However, the previous theoretical framework requires finding the model with the maximum a posteriori model probability (\max_m {\pi(\mathcal{M}_m|\boldsymbol{y})}), which implies calculating all possible models in \mathcal{M}. This is computationally burdensome. Hence, a heuristic approach is proposed by Adrian Raftery et al. (2012) based on ideas of D. Madigan and Raftery (1994). The search strategy is based on a series of nested comparisons of ratios of posterior model probabilities. Let \mathcal{M}_0 be a model with one regressor less than model \mathcal{M}_1, then:
If \log(\pi(\mathcal{M}_0|\boldsymbol{y})/\pi(\mathcal{M}_1|\boldsymbol{y}))>\log(O_R), then \mathcal{M}_1 is rejected and \mathcal{M}_0 is considered.
If \log(\pi(\mathcal{M}_0|\boldsymbol{y})/\pi(\mathcal{M}_1|\boldsymbol{y}))\leq -\log(O_L), then \mathcal{M}_0 is rejected, and \mathcal{M}_1 is considered.
If \log(O_L)<\log(\pi(\mathcal{M}_0|\boldsymbol{y})/\pi(\mathcal{M}_1|\boldsymbol{y}))\leq \log(O_R), \mathcal{M}_0 and \mathcal{M}_1 are considered.
Here O_R is a number specifying the maximum ratio for excluding models in Occam’s window, and O_L=1/O_R^{2} is defined by default in Adrian Raftery et al. (2012).
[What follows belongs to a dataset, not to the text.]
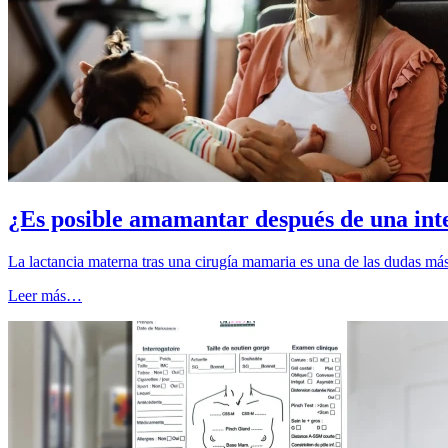
¿Es posible amamantar después de una int
La lactancia materna tras una cirugía mamaria es una de las dudas m
Leer más…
The search strategy can be “up’‘, adding one regressor, or “down’’, dropping one regressor (see D. Madigan and Raftery (1994) for details about the down and up algorithms). The leaps and bounds algorithm (Furnival and Wilson 1974) is implemented to improve the computational efficiency of this search strategy (Adrian Raftery et al. 2012). Once the set of potentially acceptable models is defined, we discard all the models that are not in \mathcal{M}', and the models that are in \mathcal{M}'' where 1 is replaced by \exp\left\{O_R\right\} due to the leaps and bounds algorithm giving an approximation to BIC, so as to ensure that no good models are discarded.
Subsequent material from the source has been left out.